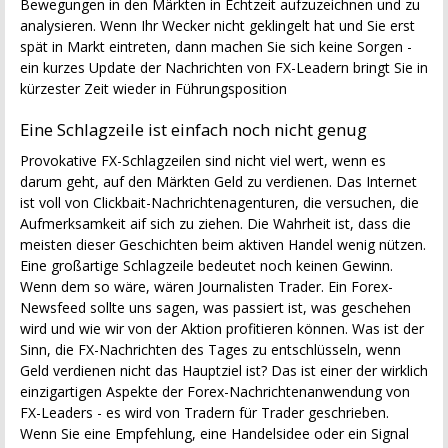
Bewegungen in den Märkten in Echtzeit aufzuzeichnen und zu
analysieren. Wenn Ihr Wecker nicht geklingelt hat und Sie erst
spät in Markt eintreten, dann machen Sie sich keine Sorgen -
ein kurzes Update der Nachrichten von FX-Leadern bringt Sie in
kürzester Zeit wieder in Führungsposition
Eine Schlagzeile ist einfach noch nicht genug
Provokative FX-Schlagzeilen sind nicht viel wert, wenn es
darum geht, auf den Märkten Geld zu verdienen. Das Internet
ist voll von Clickbait-Nachrichtenagenturen, die versuchen, die
Aufmerksamkeit aif sich zu ziehen. Die Wahrheit ist, dass die
meisten dieser Geschichten beim aktiven Handel wenig nützen.
Eine großartige Schlagzeile bedeutet noch keinen Gewinn.
Wenn dem so wäre, wären Journalisten Trader. Ein Forex-
Newsfeed sollte uns sagen, was passiert ist, was geschehen
wird und wie wir von der Aktion profitieren können. Was ist der
Sinn, die FX-Nachrichten des Tages zu entschlüsseln, wenn
Geld verdienen nicht das Hauptziel ist? Das ist einer der wirklich
einzigartigen Aspekte der Forex-Nachrichtenanwendung von
FX-Leaders - es wird von Tradern für Trader geschrieben.
Wenn Sie eine Empfehlung, eine Handelsidee oder ein Signal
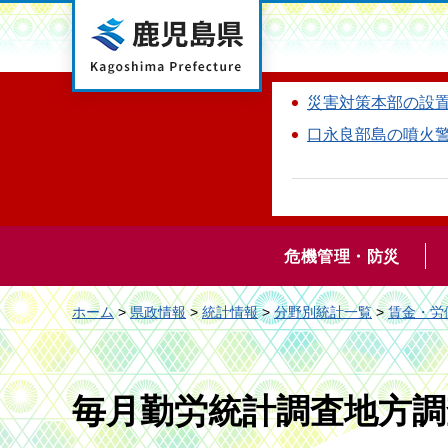
鹿児島県
災害対策本部の設
口永良部島の噴火
危機管理・防災
ホーム
>
県政情報
>
統計情報
>
分野別統計一覧
>
賃金・労
毎月勤労統計調査地方調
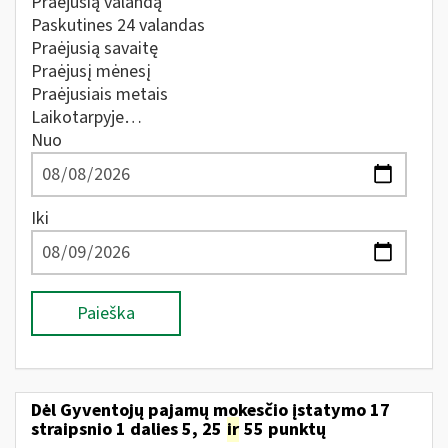
Praėjusią valandą
Paskutines 24 valandas
Praėjusią savaitę
Praėjusį mėnesį
Praėjusiais metais
Laikotarpyje…
Nuo
Iki
Paieška
Dėl Gyventojų pajamų mokesčio įstatymo 17
straipsnio 1 dalies 5, 25
ir
55 punktų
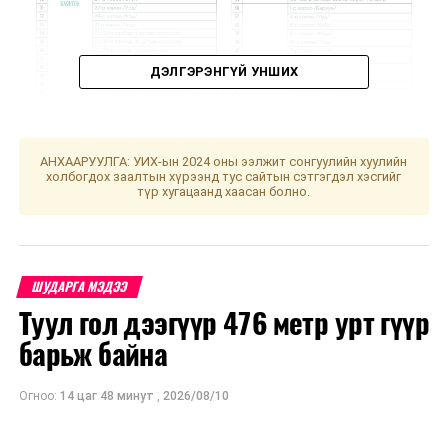
ДЭЛГЭРЭНГҮЙ УНШИХ
АНХААРУУЛГА: УИХ-ын 2024 оны ээлжит сонгуулийн хуулийн
холбогдох заалтын хүрээнд тус сайтын сэтгэгдэл хэсгийг
түр хугацаанд хаасан болно.
ШУДАРГА МЭДЭЭ
Туул гол дээгүүр 476 метр урт гүүр
барьж байна
Огноо:
14 цаг 48 минут
,
2026/08/10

====================

# What this task involves:
Which lines in the data above hold the word "Trader"? Return each of them.

# Result below:
Wenn dem so wäre, wären Journalisten Trader. Ein Forex-
FX-Leaders - es wird von Tradern für Trader geschrieben.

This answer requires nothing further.